TASK INSTRUCTIONS: The answer must restate the records below word for word.

*** Opening LISTED RECORDS ***

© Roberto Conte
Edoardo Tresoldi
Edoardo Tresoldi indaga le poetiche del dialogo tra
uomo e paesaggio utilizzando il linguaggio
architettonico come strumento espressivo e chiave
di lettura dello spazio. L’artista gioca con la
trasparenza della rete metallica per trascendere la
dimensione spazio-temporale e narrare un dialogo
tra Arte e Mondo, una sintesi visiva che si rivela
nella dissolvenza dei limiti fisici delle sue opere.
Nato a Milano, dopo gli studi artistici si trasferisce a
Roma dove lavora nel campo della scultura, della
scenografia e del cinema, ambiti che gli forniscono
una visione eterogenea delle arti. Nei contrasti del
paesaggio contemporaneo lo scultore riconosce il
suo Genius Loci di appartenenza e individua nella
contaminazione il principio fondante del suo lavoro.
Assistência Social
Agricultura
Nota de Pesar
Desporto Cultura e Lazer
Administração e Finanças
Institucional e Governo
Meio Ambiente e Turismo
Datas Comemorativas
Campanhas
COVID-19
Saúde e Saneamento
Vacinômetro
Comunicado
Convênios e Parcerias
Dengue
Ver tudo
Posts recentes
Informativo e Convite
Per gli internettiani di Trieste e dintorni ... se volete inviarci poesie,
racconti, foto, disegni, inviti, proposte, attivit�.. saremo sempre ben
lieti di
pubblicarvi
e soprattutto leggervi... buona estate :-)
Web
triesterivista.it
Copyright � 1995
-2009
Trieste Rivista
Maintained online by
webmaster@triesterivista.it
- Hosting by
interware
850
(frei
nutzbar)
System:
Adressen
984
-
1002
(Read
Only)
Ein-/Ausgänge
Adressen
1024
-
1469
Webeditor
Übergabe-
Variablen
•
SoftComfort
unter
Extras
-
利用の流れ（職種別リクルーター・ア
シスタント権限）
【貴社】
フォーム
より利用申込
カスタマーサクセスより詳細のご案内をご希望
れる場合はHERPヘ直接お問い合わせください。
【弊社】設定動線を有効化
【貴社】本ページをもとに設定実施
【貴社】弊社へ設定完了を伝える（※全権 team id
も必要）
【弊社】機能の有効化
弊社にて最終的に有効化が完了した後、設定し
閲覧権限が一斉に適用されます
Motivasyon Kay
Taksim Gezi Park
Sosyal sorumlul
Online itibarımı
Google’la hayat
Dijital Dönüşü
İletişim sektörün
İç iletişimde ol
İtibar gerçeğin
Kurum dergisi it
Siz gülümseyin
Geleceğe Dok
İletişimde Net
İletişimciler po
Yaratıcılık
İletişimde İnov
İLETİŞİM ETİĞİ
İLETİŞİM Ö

*** Closing LISTED RECORDS ***

TASK ANSWER:
© Roberto Conte
Edoardo Tresoldi
Edoardo Tresoldi indaga le poetiche del dialogo tra
uomo e paesaggio utilizzando il linguaggio
architettonico come strumento espressivo e chiave
di lettura dello spazio. L’artista gioca con la
trasparenza della rete metallica per trascendere la
dimensione spazio-temporale e narrare un dialogo
tra Arte e Mondo, una sintesi visiva che si rivela
nella dissolvenza dei limiti fisici delle sue opere.
Nato a Milano, dopo gli studi artistici si trasferisce a
Roma dove lavora nel campo della scultura, della
scenografia e del cinema, ambiti che gli forniscono
una visione eterogenea delle arti. Nei contrasti del
paesaggio contemporaneo lo scultore riconosce il
suo Genius Loci di appartenenza e individua nella
contaminazione il principio fondante del suo lavoro.
Assistência Social
Agricultura
Nota de Pesar
Desporto Cultura e Lazer
Administração e Finanças
Institucional e Governo
Meio Ambiente e Turismo
Datas Comemorativas
Campanhas
COVID-19
Saúde e Saneamento
Vacinômetro
Comunicado
Convênios e Parcerias
Dengue
Ver tudo
Posts recentes
Informativo e Convite
Per gli internettiani di Trieste e dintorni ... se volete inviarci poesie,
racconti, foto, disegni, inviti, proposte, attivit�.. saremo sempre ben
lieti di
pubblicarvi
e soprattutto leggervi... buona estate :-)
Web
triesterivista.it
Copyright � 1995
-2009
Trieste Rivista
Maintained online by
webmaster@triesterivista.it
- Hosting by
interware
850
(frei
nutzbar)
System:
Adressen
984
-
1002
(Read
Only)
Ein-/Ausgänge
Adressen
1024
-
1469
Webeditor
Übergabe-
Variablen
•
SoftComfort
unter
Extras
-
利用の流れ（職種別リクルーター・ア
シスタント権限）
【貴社】
フォーム
より利用申込
カスタマーサクセスより詳細のご案内をご希望
れる場合はHERPヘ直接お問い合わせください。
【弊社】設定動線を有効化
【貴社】本ページをもとに設定実施
【貴社】弊社へ設定完了を伝える（※全権 team id
も必要）
【弊社】機能の有効化
弊社にて最終的に有効化が完了した後、設定し
閲覧権限が一斉に適用されます
Motivasyon Kay
Taksim Gezi Park
Sosyal sorumlul
Online itibarımı
Google’la hayat
Dijital Dönüşü
İletişim sektörün
İç iletişimde ol
İtibar gerçeğin
Kurum dergisi it
Siz gülümseyin
Geleceğe Dok
İletişimde Net
İletişimciler po
Yaratıcılık
İletişimde İnov
İLETİŞİM ETİĞİ
İLETİŞİM Ö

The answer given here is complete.